Stored data entries
_ _ _ _ _ _ _

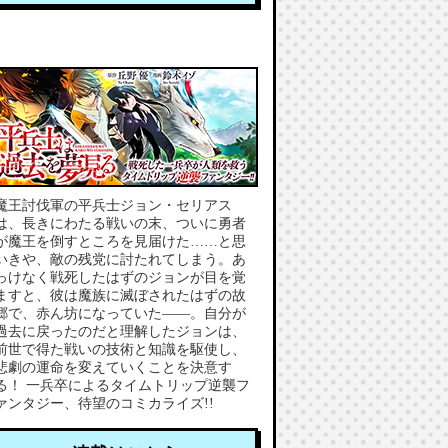
魔王討伐軍の平兵士ジョン・セリアス
は、長きにわたる戦いの末、ついに勇者
が魔王を倒すところを見届けた……と思
いきや、敵の残党に討たれてしまう。あ
っけなく戦死したはずのジョンが目を覚
ますと、彼は魔族に滅ぼされたはずの故
郷で、赤ん坊になっていた――。自分が
過去に戻ったのだと理解したジョンは、
前世で得た戦いの技術と知識を駆使し、
悲劇の運命を変えていくことを決意す
る！ 一兵卒によるタイムトリップ逆襲フ
ァンタジー、待望のコミカライズ!!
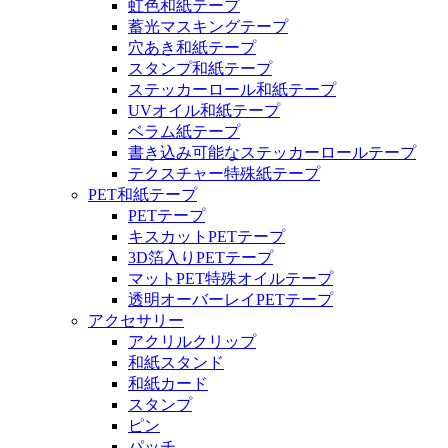
虹色和紙テープ
蓄光マスキングテープ
穴あき和紙テープ
スタンプ和紙テープ
ステッカーロール和紙テープ
UVオイル和紙テープ
ベラム紙テープ
書き込み可能なステッカーロールテープ
テクスチャー特殊紙テープ
PET和紙テープ
PETテープ
キスカットPETテープ
3D箔入りPETテープ
マットPET特殊オイルテープ
透明オーバーレイPETテープ
アクセサリー
アクリルクリップ
和紙スタンド
和紙カード
スタンプ
ピン
パッチ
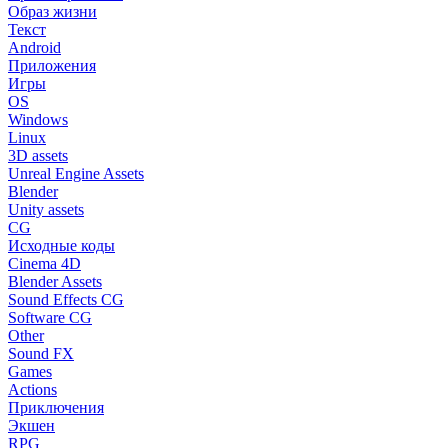
Образ жизни
Текст
Android
Приложения
Игры
OS
Windows
Linux
3D assets
Unreal Engine Assets
Blender
Unity assets
CG
Исходные коды
Cinema 4D
Blender Assets
Sound Effects CG
Software CG
Other
Sound FX
Games
Actions
Приключения
Экшен
RPG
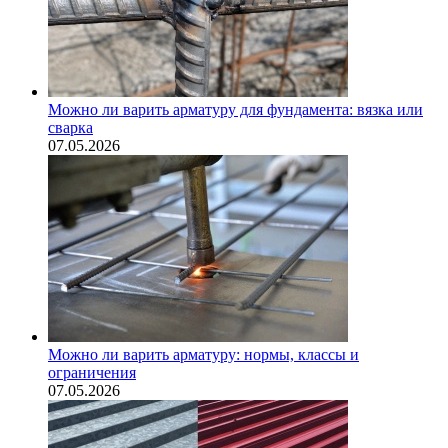
Можно ли варить арматуру для фундамента: вязка или
сварка
07.05.2026
Можно ли варить арматуру: нормы, классы и
ограничения
07.05.2026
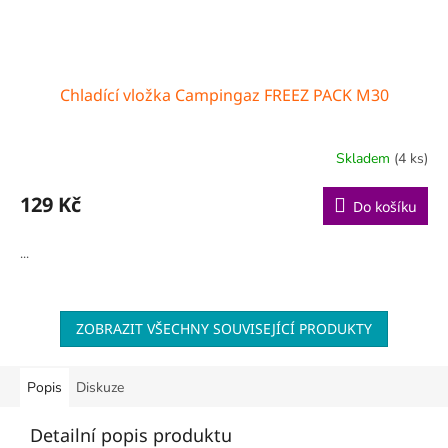
Chladící vložka Campingaz FREEZ PACK M30
Skladem
(4 ks)
129 Kč
Do košíku
...
ZOBRAZIT VŠECHNY SOUVISEJÍCÍ PRODUKTY
Popis
Diskuze
Detailní popis produktu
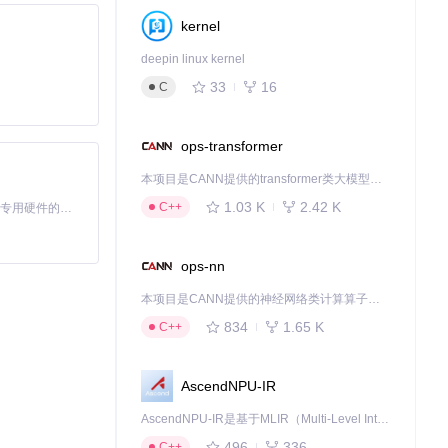
kernel
deepin linux kernel
33
16
C
ops-transformer
本项目是CANN提供的transformer类大模型算子库，实现网络在NPU上加速计算。
1.03 K
2.42 K
C++
基于Python的Xiaozhi AI，适用于想要完整Xiaozhi体验而无需拥有专用硬件的用户。
ops-nn
本项目是CANN提供的神经网络类计算算子库，实现网络在NPU上加速计算。
834
1.65 K
C++
AscendNPU-IR
AscendNPU-IR是基于MLIR（Multi-Level Intermediate Representation）构建的，面向昇腾亲和算子编译时使用的中间表示，提供昇腾完备表达能力，通过编译优化提升昇腾AI处理器计算效率，支持通过生态框架使能昇腾AI处理器与深度调优
496
336
C++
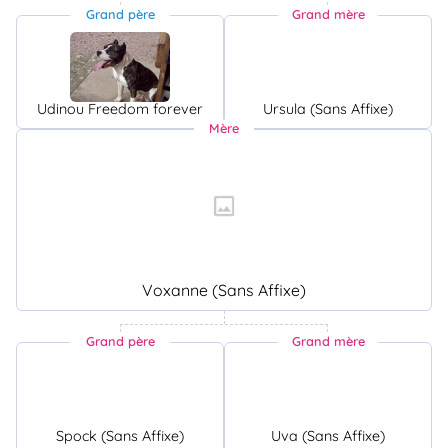
Grand père
Grand mère
Udinou Freedom forever
Ursula (Sans Affixe)
Mère
Voxanne (Sans Affixe)
Grand père
Grand mère
Spock (Sans Affixe)
Uva (Sans Affixe)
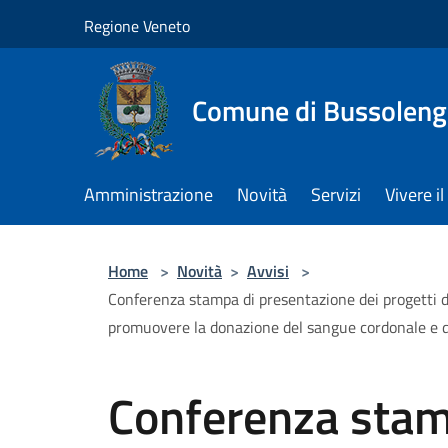
Salta al contenuto principale
Regione Veneto
Comune di Bussolen
Amministrazione
Novità
Servizi
Vivere 
Home
>
Novità
>
Avvisi
>
Conferenza stampa di presentazione dei progetti d
promuovere la donazione del sangue cordonale e de
Conferenza stam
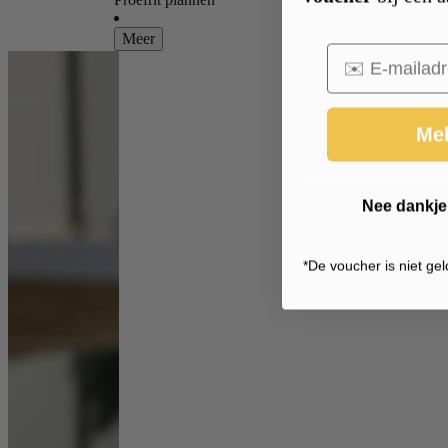
Meer
Email
Mel
Nee dankje,
*
De voucher is niet gel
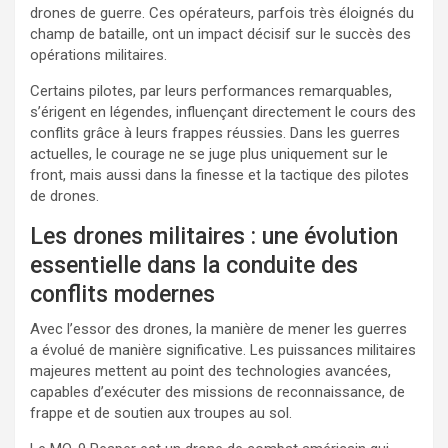
drones de guerre. Ces opérateurs, parfois très éloignés du
champ de bataille, ont un impact décisif sur le succès des
opérations militaires.
Certains pilotes, par leurs performances remarquables,
s’érigent en légendes, influençant directement le cours des
conflits grâce à leurs frappes réussies. Dans les guerres
actuelles, le courage ne se juge plus uniquement sur le
front, mais aussi dans la finesse et la tactique des pilotes
de drones.
Les drones militaires : une évolution
essentielle dans la conduite des
conflits modernes
Avec l’essor des drones, la manière de mener les guerres
a évolué de manière significative. Les puissances militaires
majeures mettent au point des technologies avancées,
capables d’exécuter des missions de reconnaissance, de
frappe et de soutien aux troupes au sol.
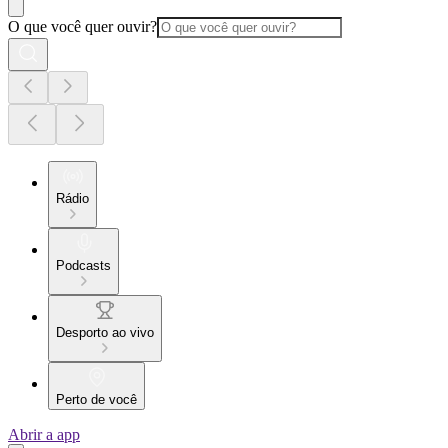
O que você quer ouvir?
Rádio
Podcasts
Desporto ao vivo
Perto de você
Abrir a app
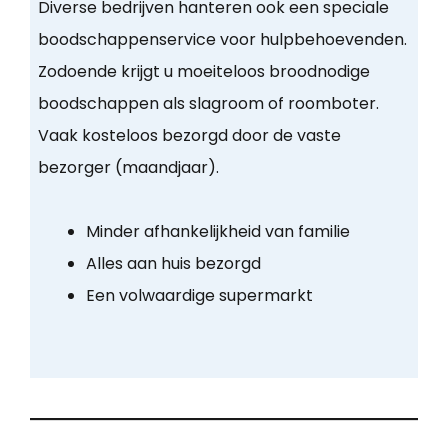
Diverse bedrijven hanteren ook een speciale
boodschappenservice voor hulpbehoevenden.
Zodoende krijgt u moeiteloos broodnodige
boodschappen als slagroom of roomboter.
Vaak kosteloos bezorgd door de vaste
bezorger (maandjaar).
Minder afhankelijkheid van familie
Alles aan huis bezorgd
Een volwaardige supermarkt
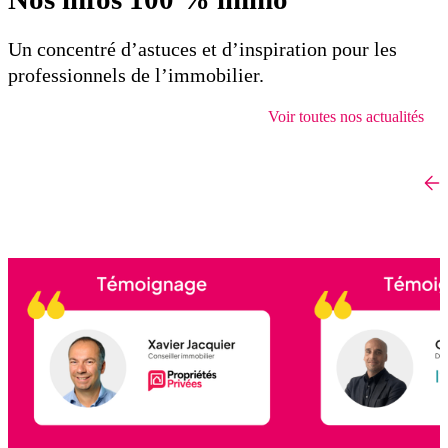
Un concentré d’astuces et d’inspiration pour les
professionnels de l’immobilier.
Voir toutes nos actualités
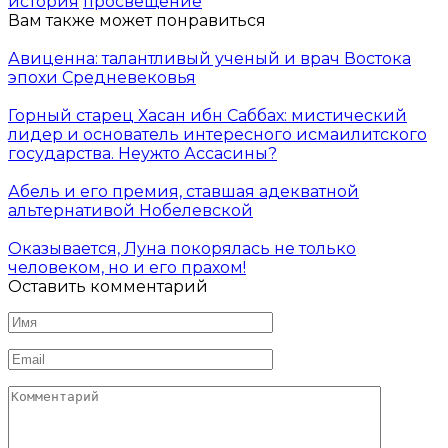
история
просвещение
Вам также может понравиться
Авиценна: талантливый ученый и врач Востока
эпохи Средневековья
Горный старец Хасан ибн Саббах: мистический
лидер и основатель интересного исмаилитского
государства. Неужто Ассасины?
Абель и его премия, ставшая адекватной
альтернативой Нобелевской
Оказывается, Луна покорялась не только
человеком, но и его прахом!
Оставить комментарий
Имя
*
Email
*
Комментарий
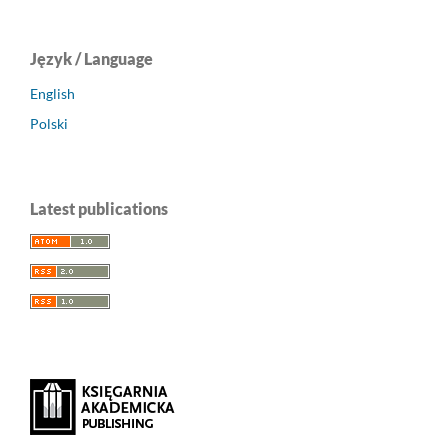
Język / Language
English
Polski
Latest publications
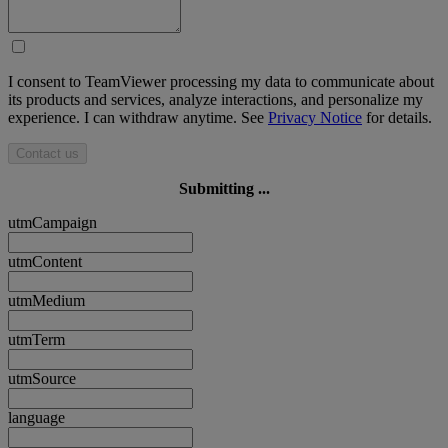
I consent to TeamViewer processing my data to communicate about
its products and services, analyze interactions, and personalize my
experience. I can withdraw anytime. See
Privacy Notice
for details.
Contact us
Submitting ...
utmCampaign
utmContent
utmMedium
utmTerm
utmSource
language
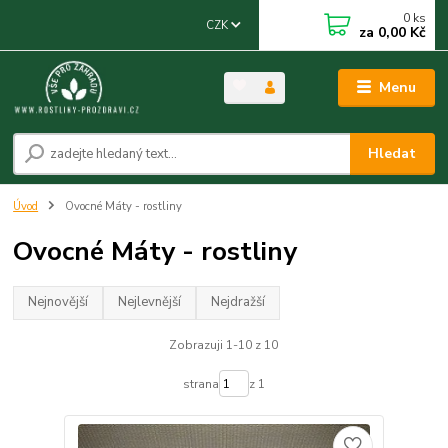
0
ks
CZK
za
0,00 Kč
Menu
Hledat
Úvod
Ovocné Máty - rostliny
Ovocné Máty - rostliny
Nejnovější
Nejlevnější
Nejdražší
Zobrazuji 1-10 z 10
strana
z 1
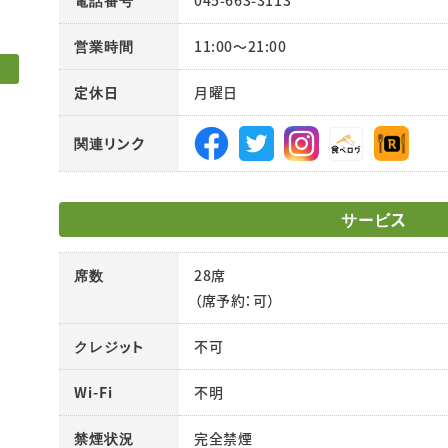
電話番号
045-663-3113
営業時間
11:00～21:00
定休日
月曜日
関連リンク
公式
公式
公式
食べ
Rett
Face
Twit
Inst
ログ
y
サービス
boo
ter
agra
kペ
m
ージ
席数
28席
（席予約：可）
クレジット
不可
Wi-Fi
不明
禁煙状況
完全禁煙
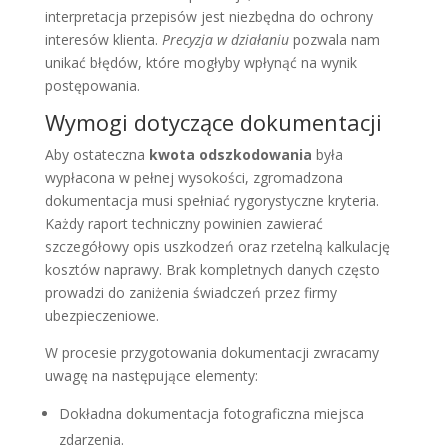
interpretacja przepisów jest niezbędna do ochrony
interesów klienta.
Precyzja w działaniu
pozwala nam
unikać błędów, które mogłyby wpłynąć na wynik
postępowania.
Wymogi dotyczące dokumentacji
Aby ostateczna
kwota odszkodowania
była
wypłacona w pełnej wysokości, zgromadzona
dokumentacja musi spełniać rygorystyczne kryteria.
Każdy raport techniczny powinien zawierać
szczegółowy opis uszkodzeń oraz rzetelną kalkulację
kosztów naprawy. Brak kompletnych danych często
prowadzi do zaniżenia świadczeń przez firmy
ubezpieczeniowe.
W procesie przygotowania dokumentacji zwracamy
uwagę na następujące elementy:
Dokładna dokumentacja fotograficzna miejsca
zdarzenia.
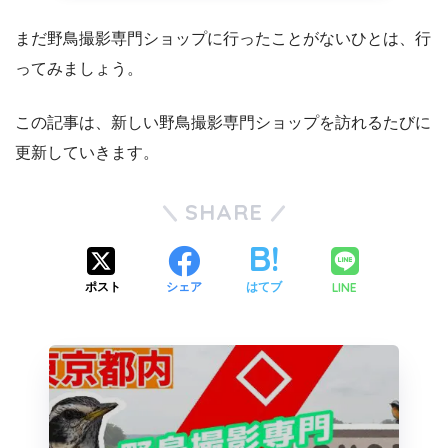
まだ野鳥撮影専門ショップに行ったことがないひとは、行
ってみましょう。
この記事は、新しい野鳥撮影専門ショップを訪れるたびに
更新していきます。
SHARE
LINE
ポスト
シェア
はてブ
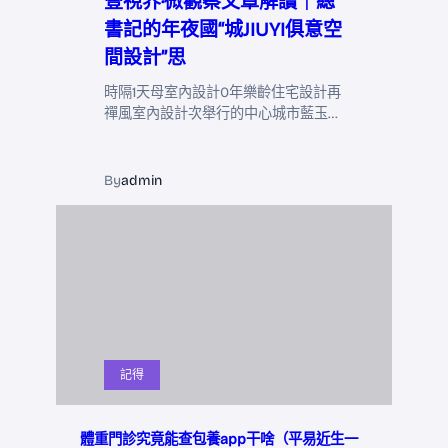
壹視界·微觀察文章解讀｜總
書記的年夜國“城JIUYI俱意空
間設計”思
時隔1天母室內設計0年樂齡住宅設計再
禪風室內設計次舉行的中心城市藍玉…
By
admin
記得
體重門診究竟能查包養app干啥（平易近生一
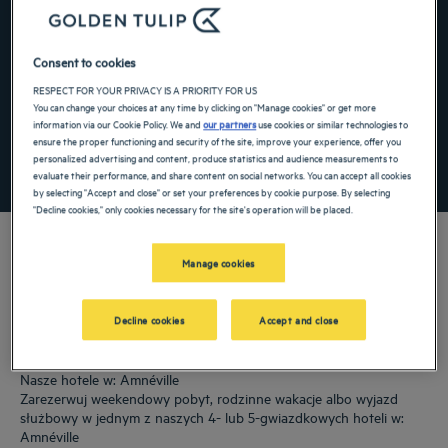
Navigate forward to interact with the calendar and select a date. Press the ques
Navigate backward to interact with the ca
Consent to cookies
RESPECT FOR YOUR PRIVACY IS A PRIORITY FOR US
Dodaj specjalny kod
You can change your choices at any time by clicking on "Manage cookies" or get more
information via our Cookie Policy. We and
our partners
use cookies or similar technologies to
ensure the proper functioning and security of the site, improve your experience, offer you
personalized advertising and content, produce statistics and audience measurements to
ZNAJDŹ HOTEL
evaluate their performance, and share content on social networks. You can accept all cookies
by selecting "Accept and close" or set your preferences by cookie purpose. By selecting
"Decline cookies," only cookies necessary for the site's operation will be placed.
Manage cookies
Nasze hotele Golden Tulip witają Cię w: Amnéville. Restauracje, parking, dostępna
sala konferencyjna, wygodne pokoje — robimy, co w naszej mocy, aby Twój pobyt
Decline cookies
Accept and close
był jak najbardziej komfortowy. Nasza szeroka paleta usług z pewnością
uprzyjemni Ci czas odpoczynku i regeneracji.
Nasze hotele w: Amnéville
Zarezerwuj weekendowy pobyt, rodzinne wakacje albo wyjazd
służbowy w jednym z naszych 4- lub 5-gwiazdkowych hoteli w:
Amnéville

_ _ _ _ _ _ _

** Problem details **
The answer must be a single number: how many lines in the data above contain the string "арматуру".

** Result for this exercise **
2